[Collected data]
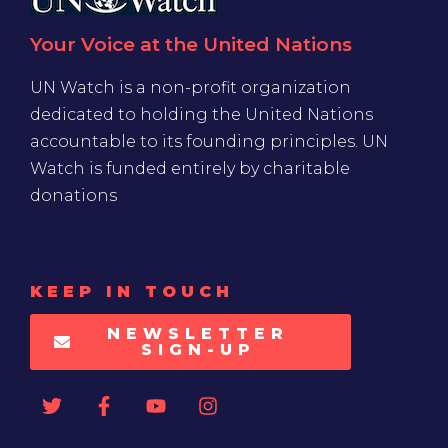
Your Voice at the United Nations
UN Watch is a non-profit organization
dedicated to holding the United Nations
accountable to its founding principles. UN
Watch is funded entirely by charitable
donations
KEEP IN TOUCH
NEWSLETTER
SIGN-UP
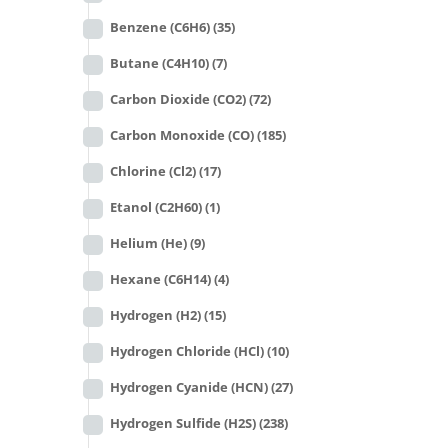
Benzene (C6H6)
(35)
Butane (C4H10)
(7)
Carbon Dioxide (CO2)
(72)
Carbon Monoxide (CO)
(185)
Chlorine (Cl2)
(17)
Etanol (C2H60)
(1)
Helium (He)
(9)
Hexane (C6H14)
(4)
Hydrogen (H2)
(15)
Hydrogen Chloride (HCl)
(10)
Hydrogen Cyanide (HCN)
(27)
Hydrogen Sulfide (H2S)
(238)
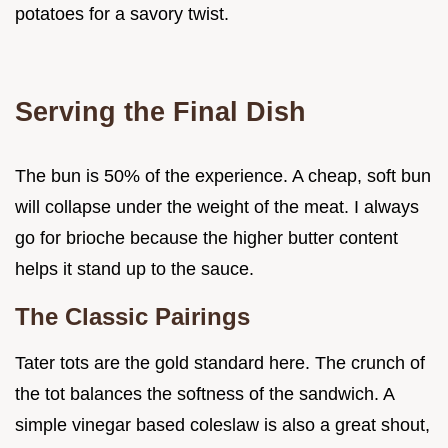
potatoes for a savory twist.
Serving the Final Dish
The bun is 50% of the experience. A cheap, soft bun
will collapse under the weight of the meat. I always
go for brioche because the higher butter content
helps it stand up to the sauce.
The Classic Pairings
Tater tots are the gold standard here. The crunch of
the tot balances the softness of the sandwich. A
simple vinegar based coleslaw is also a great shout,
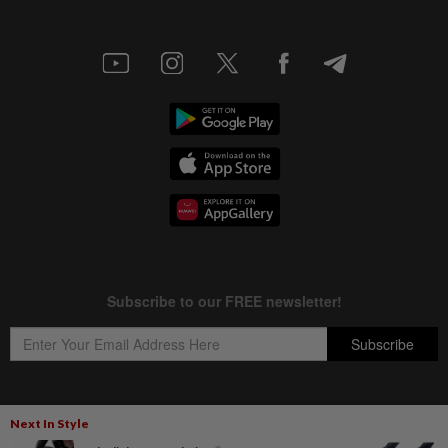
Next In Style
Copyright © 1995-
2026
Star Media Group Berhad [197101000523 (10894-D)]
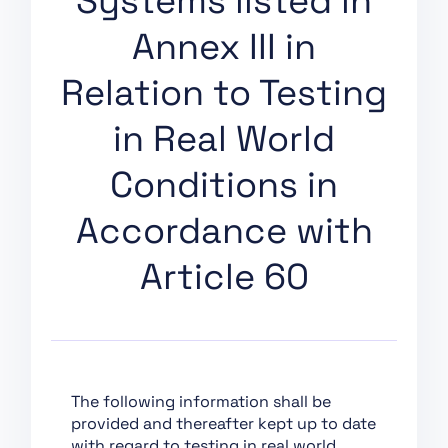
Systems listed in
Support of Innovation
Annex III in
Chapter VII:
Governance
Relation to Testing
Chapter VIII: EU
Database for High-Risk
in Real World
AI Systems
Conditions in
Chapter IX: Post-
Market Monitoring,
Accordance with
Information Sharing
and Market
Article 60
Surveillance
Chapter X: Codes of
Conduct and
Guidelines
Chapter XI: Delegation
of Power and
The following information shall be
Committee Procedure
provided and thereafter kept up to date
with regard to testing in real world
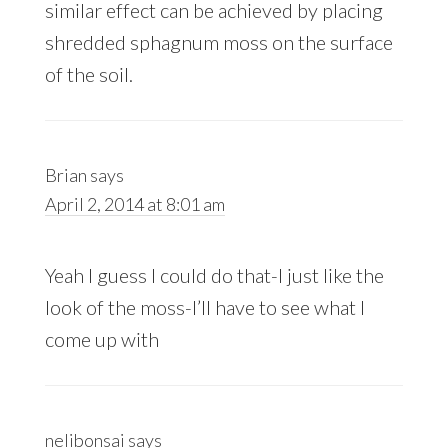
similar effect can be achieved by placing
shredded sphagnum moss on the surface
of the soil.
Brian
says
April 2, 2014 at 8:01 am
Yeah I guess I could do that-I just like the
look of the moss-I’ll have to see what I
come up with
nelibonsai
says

### TASK STATEMENT
For this exercise, repeat word for word only the lines from the one containing "of Power and" through the end of the data, including both. Pictures do not go in the copy.

### TASK RESULT
of Power and
The following information shall be
Committee Procedure
provided and thereafter kept up to date
with regard to testing in real world
similar effect can be achieved by placing
shredded sphagnum moss on the surface
of the soil.
Brian
says
April 2, 2014 at 8:01 am
Yeah I guess I could do that-I just like the
look of the moss-I’ll have to see what I
come up with
nelibonsai
says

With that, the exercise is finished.